I think that is pretty clear. Also they should have let me know years ago if it wasn't the done thing. I don't email them constantly - perhaps once a term, once a year even.

I can see that some probably don't really choose email as their preferred means of contact however I'd appreciate a swift reply saying just that, if it's the case.

Just being ignored is unpleasant and makes me feel helpless.

ipadquietly Fri 28-Jun-13 20:01:36

Are you absolutely sure they're getting through? (The school seems to have missed all 3 of your e-mails, and received none!)

The first initial / surname is often followed by a number, used when people have duplicate names. For instance, if the teacher's name is Joe Brown, his e-mail address may be jbrown654@st-custards, etc, there being another 653 jbrowns around!

juniper9 Fri 28-Jun-13 20:04:13

Lots of the staff in my school, especially the older ones, don't even know how to log into their email. So they wouldn't be able to send a 'sorry I can't reply' reply.

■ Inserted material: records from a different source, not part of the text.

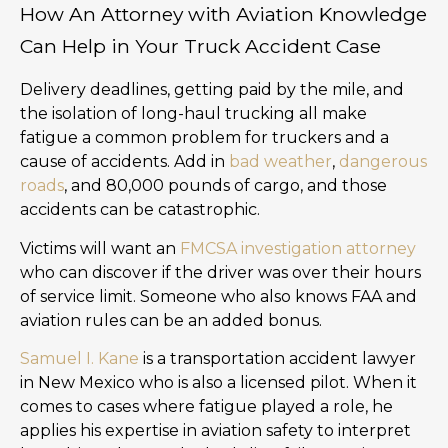
How An Attorney with Aviation Knowledge
Can Help in Your Truck Accident Case
Delivery deadlines, getting paid by the mile, and
the isolation of long-haul trucking all make
fatigue a common problem for truckers and a
cause of accidents. Add in
bad weather
,
dangerous
roads
, and 80,000 pounds of cargo, and those
accidents can be catastrophic.
Victims will want an
FMCSA investigation attorney
who can discover if the driver was over their hours
of service limit. Someone who also knows FAA and
aviation rules can be an added bonus.
Samuel I. Kane
is a transportation accident lawyer
in New Mexico who is also a licensed pilot. When it
comes to cases where fatigue played a role, he
applies his expertise in aviation safety to interpret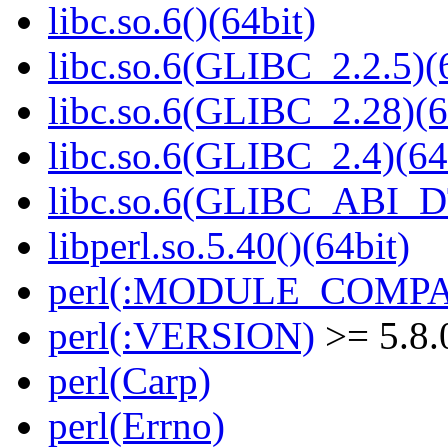
libc.so.6()(64bit)
libc.so.6(GLIBC_2.2.5)(
libc.so.6(GLIBC_2.28)(6
libc.so.6(GLIBC_2.4)(64
libc.so.6(GLIBC_ABI_D
libperl.so.5.40()(64bit)
perl(:MODULE_COMPAT
perl(:VERSION)
>= 5.8.
perl(Carp)
perl(Errno)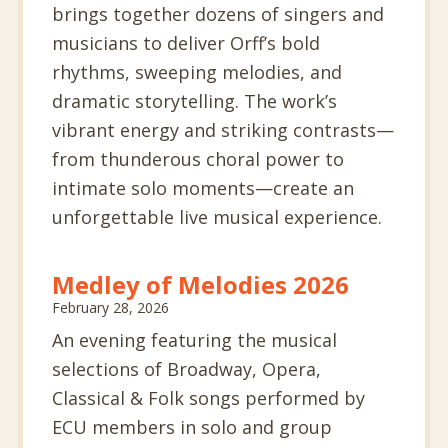
brings together dozens of singers and
musicians to deliver Orff’s bold
rhythms, sweeping melodies, and
dramatic storytelling. The work’s
vibrant energy and striking contrasts—
from thunderous choral power to
intimate solo moments—create an
unforgettable live musical experience.
Medley of Melodies 2026
February 28, 2026
An evening featuring the musical
selections of Broadway, Opera,
Classical & Folk songs performed by
ECU members in solo and group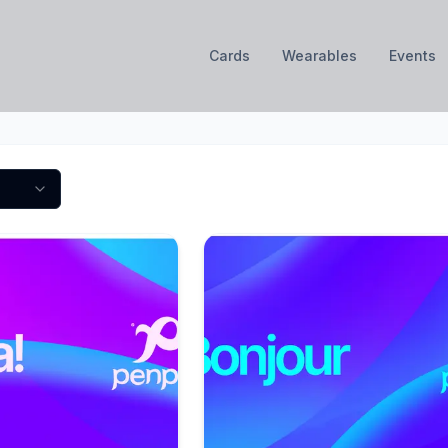
Cards
Wearables
Events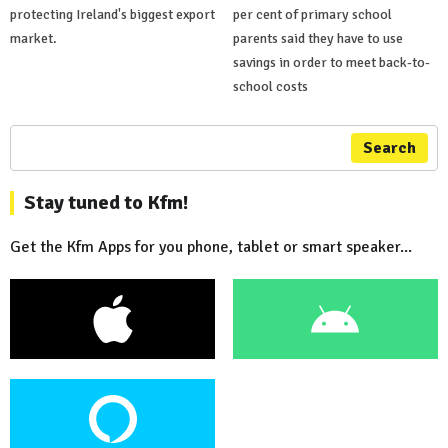
protecting Ireland's biggest export
per cent of primary school
market.
parents said they have to use
savings in order to meet back-to-
school costs
Search
Stay tuned to Kfm!
Get the Kfm Apps for you phone, tablet or smart speaker...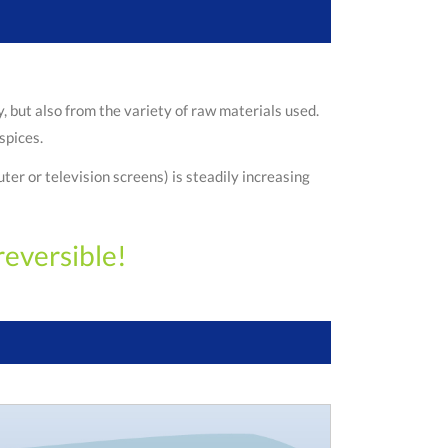
 but also from the variety of raw materials used.
spices.
er or television screens) is steadily increasing
reversible!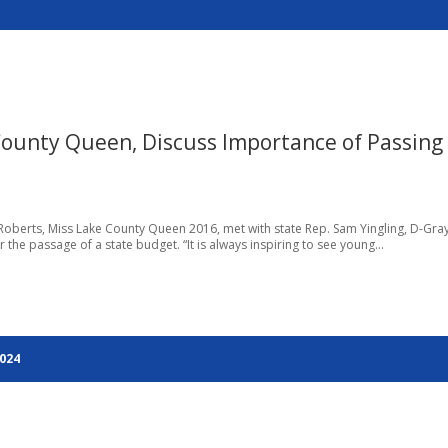
County Queen, Discuss Importance of Passing
Roberts, Miss Lake County Queen 2016, met with state Rep. Sam Yingling, D-Gray
r the passage of a state budget. “It is always inspiring to see young...
2024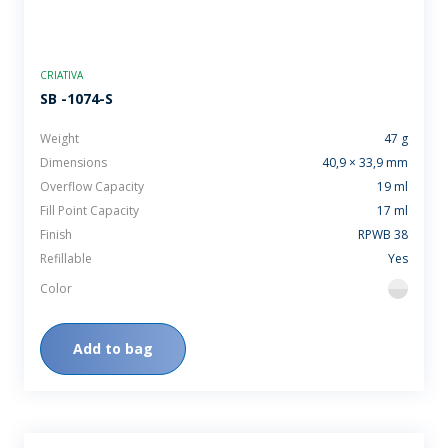
CRIATIVA
SB -1074-S
Weight
47 g
Dimensions
40,9 × 33,9 mm
Overflow Capacity
19 ml
Fill Point Capacity
17 ml
Finish
RPWB 38
Refillable
Yes
Color
flint
Add to bag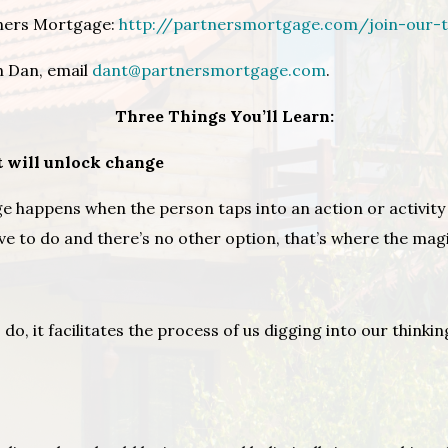
tners Mortgage:
http://partnersmortgage.com/join-our-
h Dan, email
dant@partnersmortgage.com
.
Three Things You’ll Learn:
t will unlock change
e happens when the person taps into an action or activity
have to do and there’s no other option, that’s where the ma
 do, it facilitates the process of us digging into our think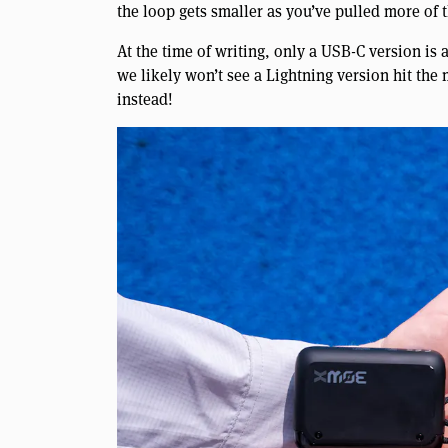
the loop gets smaller as you’ve pulled more of 
At the time of writing, only a USB-C version is
we likely won’t see a Lightning version hit the m
instead!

It may be on the school's website, but that doesn't mean the teaching staff use email as an everyday thing.

Being ignored all together is rude, so maybe you need a different approach. Saying that, it's only a few weeks until summer. Once you find out next year's teacher, make an appointment to see them.

ipadquietly Fri 28-Jun-13 20:47:36

juniper how does the HT communicate with staff if some never log in? shock
Why does age excuse you from using e-mail?

MaybeBentley Fri 28-Jun-13 20:56:46

Surely in a primary school they (HT) can speak to them (teacher) face-to-face. I think its a sad world when communication has to be electronic.

juniper9 Fri 28-Jun-13 21:23:49

We're two form entry. And we stay in our own classrooms, so if she wants to see us then she knows where we are...

I very much doubt my Head knows how to use the email system. I have never received an email from her.

I didn't say age was an excuse, I said it was one of the factors. Lots of the older teachers are not tech savvy, nor do they have any interest in technology. Getting them to use the whiteboards is hard enough.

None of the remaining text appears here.